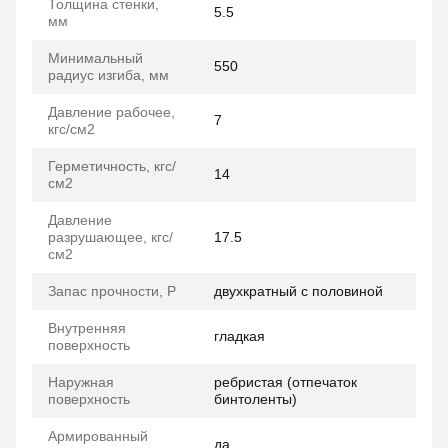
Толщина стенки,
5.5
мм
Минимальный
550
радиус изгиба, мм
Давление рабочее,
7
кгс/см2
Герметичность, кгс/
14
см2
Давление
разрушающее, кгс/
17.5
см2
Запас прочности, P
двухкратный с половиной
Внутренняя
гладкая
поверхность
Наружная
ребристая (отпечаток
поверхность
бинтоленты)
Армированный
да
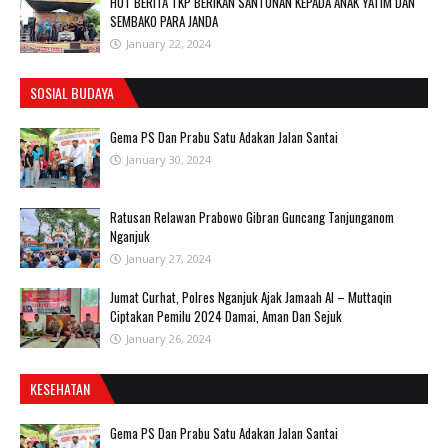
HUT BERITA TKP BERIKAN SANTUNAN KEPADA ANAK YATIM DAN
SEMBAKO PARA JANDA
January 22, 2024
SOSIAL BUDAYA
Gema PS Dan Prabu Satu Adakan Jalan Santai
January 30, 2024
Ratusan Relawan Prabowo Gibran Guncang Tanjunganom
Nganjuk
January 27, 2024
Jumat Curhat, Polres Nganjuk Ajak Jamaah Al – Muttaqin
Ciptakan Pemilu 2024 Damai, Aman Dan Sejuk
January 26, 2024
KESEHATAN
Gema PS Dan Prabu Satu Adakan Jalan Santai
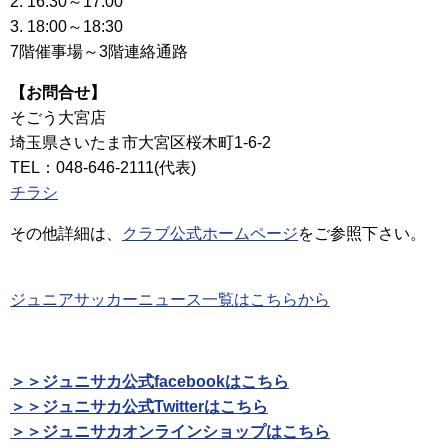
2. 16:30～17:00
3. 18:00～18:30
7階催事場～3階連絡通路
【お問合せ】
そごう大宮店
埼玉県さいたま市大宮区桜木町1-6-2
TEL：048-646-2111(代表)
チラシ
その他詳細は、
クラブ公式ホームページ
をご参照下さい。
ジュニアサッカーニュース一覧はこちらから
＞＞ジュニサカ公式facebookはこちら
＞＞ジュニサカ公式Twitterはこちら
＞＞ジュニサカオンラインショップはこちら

## To do
Search the records above for the string "January" and copy each line that holds it.

## Written response
January 22, 2024
January 30, 2024
January 27, 2024
January 26, 2024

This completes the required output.